# G9972 Up And Running Again



## Whyemier (Feb 1, 2015)

Stripped some gears in the apron on the G9972 (no Z).  Due to my own stupidity ( that always seems to follow me around). This was one of the gear/shafts 





Hard to see from these photos but four teeth sheared right off. That was the major problem. 

There was another gear with two teeth 'laid over'.  I was able to straighten them and file a bit and make it work since this gear is not readily available at this time.  Just hope it holds until this gear once again is available.
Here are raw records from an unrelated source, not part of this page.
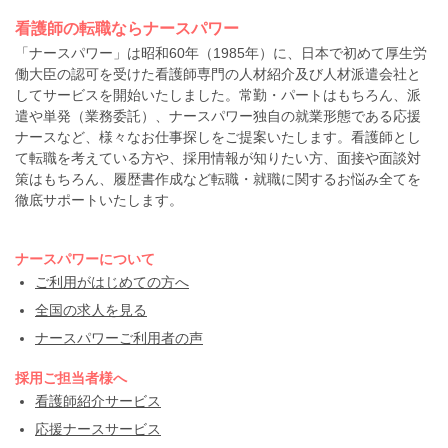
看護師の転職ならナースパワー
「ナースパワー」は昭和60年（1985年）に、日本で初めて厚生労
働大臣の認可を受けた看護師専門の人材紹介及び人材派遣会社と
してサービスを開始いたしました。常勤・パートはもちろん、派
遣や単発（業務委託）、ナースパワー独自の就業形態である応援
ナースなど、様々なお仕事探しをご提案いたします。看護師とし
て転職を考えている方や、採用情報が知りたい方、面接や面談対
策はもちろん、履歴書作成など転職・就職に関するお悩み全てを
徹底サポートいたします。
ナースパワーについて
ご利用がはじめての方へ
全国の求人を見る
ナースパワーご利用者の声
採用ご担当者様へ
看護師紹介サービス
応援ナースサービス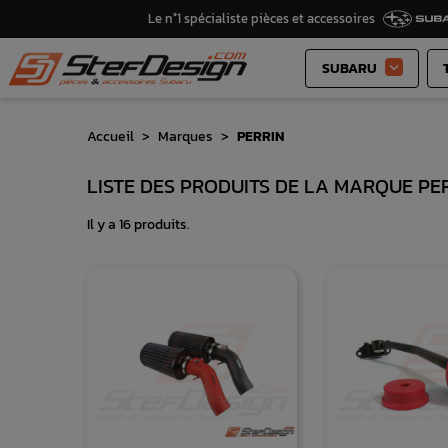
Le n°1 spécialiste pièces et accessoires
SUBARU

Accueil
Marques
PERRIN
LISTE DES PRODUITS DE LA MARQUE PE
Il y a 16 produits.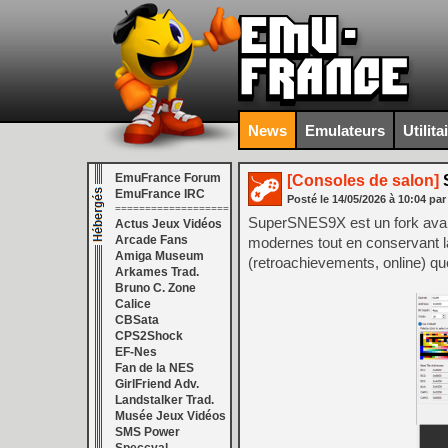
News
Emulateurs
Utilita
EmuFrance Forum
[Consoles de salon]
S
EmuFrance IRC
Posté le
14/05/2026
à
10:04
par
===================
SuperSNES9X est un fork avan
Actus Jeux Vidéos
Arcade Fans
modernes tout en conservant la 
Amiga Museum
(retroachievements, online) que
Arkames Trad.
Bruno C. Zone
Calice
CBSata
CPS2Shock
EF-Nes
Fan de la NES
GirlFriend Adv.
Landstalker Trad.
Musée Jeux Vidéos
SMS Power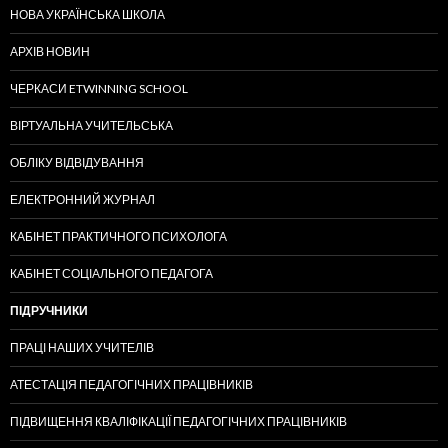
НОВА УКРАЇНСЬКА ШКОЛА
АРХІВ НОВИН
ЧЕРКАСИ ETWINNING SCHOOL
ВІРТУАЛЬНА УЧИТЕЛЬСЬКА
ОБЛІКУ ВІДВІДУВАННЯ
ЕЛЕКТРОННИЙ ЖУРНАЛ
КАБІНЕТ ПРАКТИЧНОГО ПСИХОЛОГА
КАБІНЕТ СОЦІАЛЬНОГО ПЕДАГОГА
ПІДРУЧНИКИ
ПРАЦІ НАШИХ УЧИТЕЛІВ
АТЕСТАЦІЯ ПЕДАГОГІЧНИХ ПРАЦІВНИКІВ
ПІДВИЩЕННЯ КВАЛІФІКАЦІЇ ПЕДАГОГІЧНИХ ПРАЦІВНИКІВ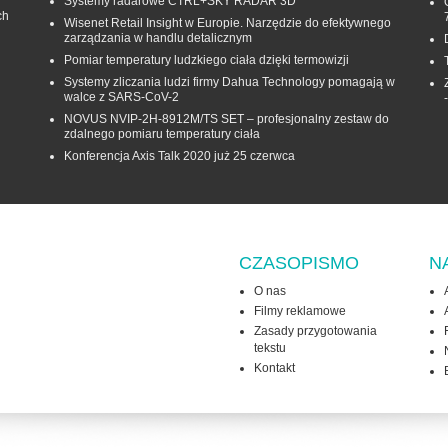
Systemy radarowe CTRL+SKY RADAR 3D
ch
Wisenet Retail Insight w Europie. Narzędzie do efektywnego
zarządzania w handlu detalicznym
Pomiar temperatury ludzkiego ciała dzięki termowizji
Systemy zliczania ludzi firmy Dahua Technology pomagają w
walce z SARS-CoV-2
NOVUS NVIP-2H-8912M/TS SET – profesjonalny zestaw do
zdalnego pomiaru temperatury ciała
Konferencja Axis Talk 2020 już 25 czerwca
CZASOPISMO
N
O nas
Filmy reklamowe
Zasady przygotowania
tekstu
Kontakt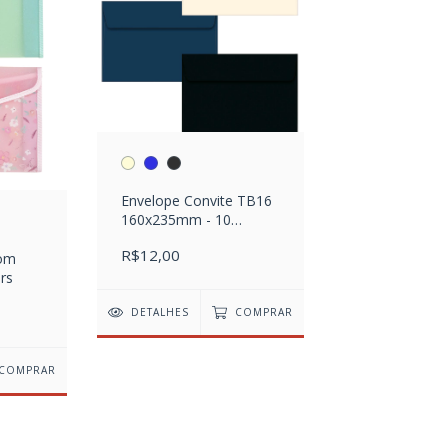
Envelope Convite TB16
160x235mm - 10
unidades
R$12,00
com
rs
DETALHES
COMPRAR
COMPRAR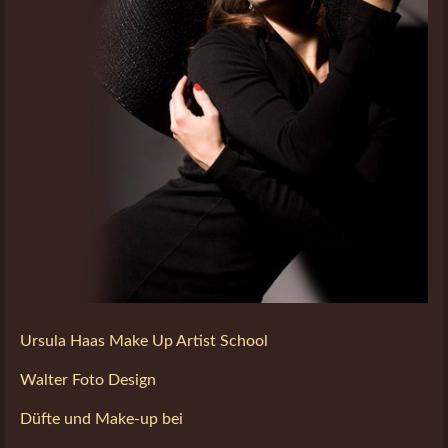
Ursula Haas Make Up Artist School
Walter Foto Design
Düfte und Make-up bei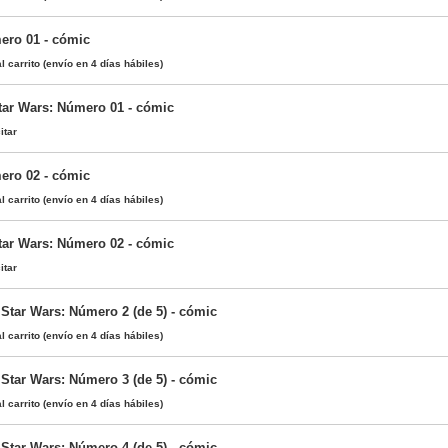
ero 01 - cómic
l carrito
(envío en 4 días hábiles)
Star Wars: Número 01 - cómic
itar
ero 02 - cómic
l carrito
(envío en 4 días hábiles)
Star Wars: Número 02 - cómic
itar
 Star Wars: Número 2 (de 5) - cómic
l carrito
(envío en 4 días hábiles)
 Star Wars: Número 3 (de 5) - cómic
l carrito
(envío en 4 días hábiles)
 Star Wars: Número 4 (de 5) - cómic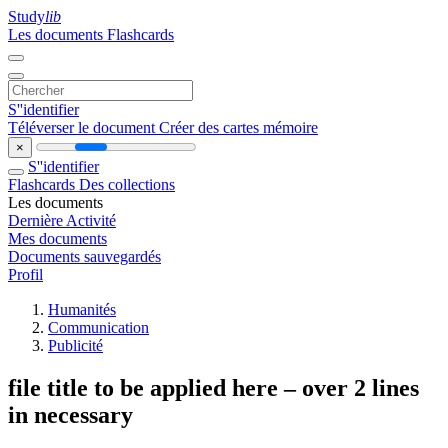
Study
lib
Les documents
Flashcards
S''identifier
Téléverser le document
Créer des cartes mémoire
×
S''identifier
Flashcards
Des collections
Les documents
Dernière Activité
Mes documents
Documents sauvegardés
Profil
Humanités
Communication
Publicité
file title to be applied here – over 2 lines
in necessary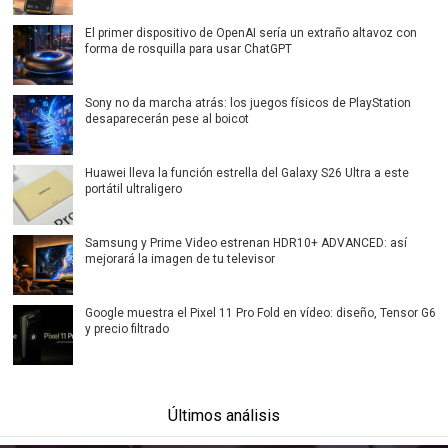
El primer dispositivo de OpenAI sería un extraño altavoz con
forma de rosquilla para usar ChatGPT
Sony no da marcha atrás: los juegos físicos de PlayStation
desaparecerán pese al boicot
Huawei lleva la función estrella del Galaxy S26 Ultra a este
portátil ultraligero
Samsung y Prime Video estrenan HDR10+ ADVANCED: así
mejorará la imagen de tu televisor
Google muestra el Pixel 11 Pro Fold en vídeo: diseño, Tensor G6
y precio filtrado
Últimos análisis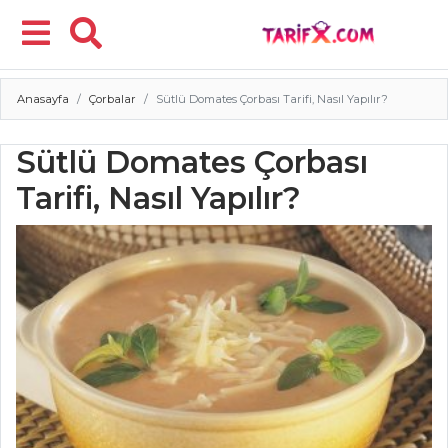
Anasayfa
Çorbalar
Sütlü Domates Çorbası Tarifi, Nasıl Yapılır?
Menü
Sütlü Domates Çorbası
Tarifi, Nasıl Yapılır?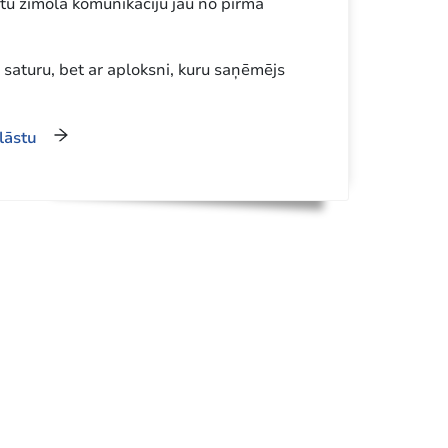
u zīmola komunikāciju jau no pirmā
r saturu, bet ar aploksni, kuru saņēmējs
lāstu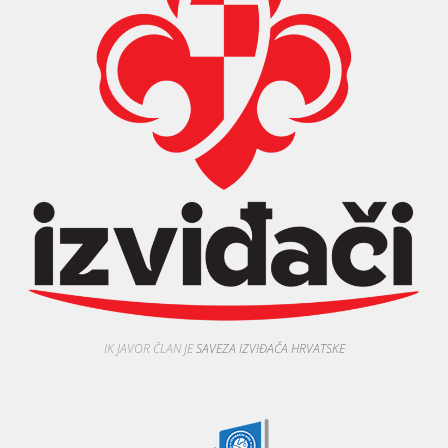
IK JAVOR ČLAN JE
SAVEZA IZVIĐAČA HRVATSKE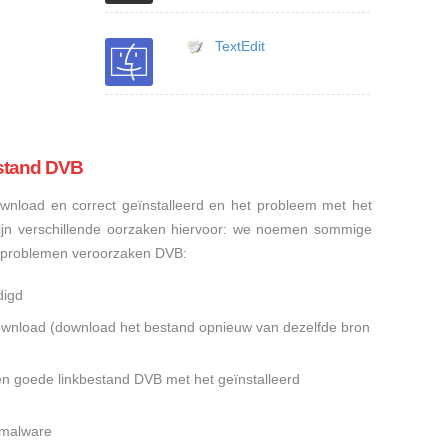
TextEdit
stand DVB
nload en correct geïnstalleerd en het probleem met het
ijn verschillende oorzaken hiervoor: we noemen sommige
sproblemen veroorzaken DVB:
digd
gedownload (download het bestand opnieuw van dezelfde bron
en goede linkbestand DVB met het geïnstalleerd
f malware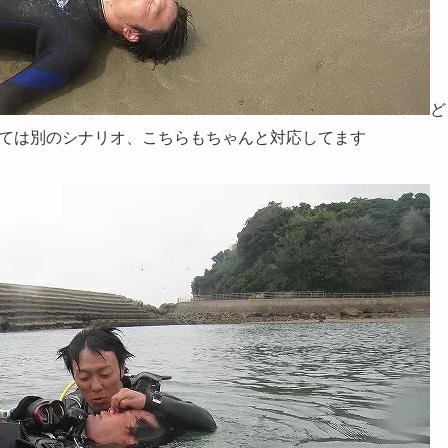
ど
ては別のシナリオ、こちらもちゃんと対応してます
Or I decide I've waited too long and machine one myself.

I also had to machine a new feed gear handle.  I made it larger than the original, for more leverage, and straight knurled it for a better grip. 





So I'm machining again, we'll see for how long.


----------



## tmarks11 (Feb 2, 2015)

Crash it (tool post into the chuck)?

Happens to the best of us, and better to do it on a smaller lathe like this than something big and expensive.


----------



## Whyemier (Feb 3, 2015)

tmarks11 said:


> Crash it (tool post into the chuck)?
> 
> Happens to the best of us, and better to do it on a smaller lathe like this than something big and expensive.



Close.  The Carriage into the TailStock.  Lost focus when the wife was asking when I wanted dinner and got bit. 

All turned out well though and the world is good once again.


----------



## tmarks11 (Feb 3, 2015)

Whyemier said:


> Close.  The Carriage into the TailStock.  Lost focus when the wife was asking when I wanted dinner and got bit.
> 
> All turned out well though and the world is good once again.


backwards crash.


Much less painful, as it doesn't cut a chunk out of your cross slide.


----------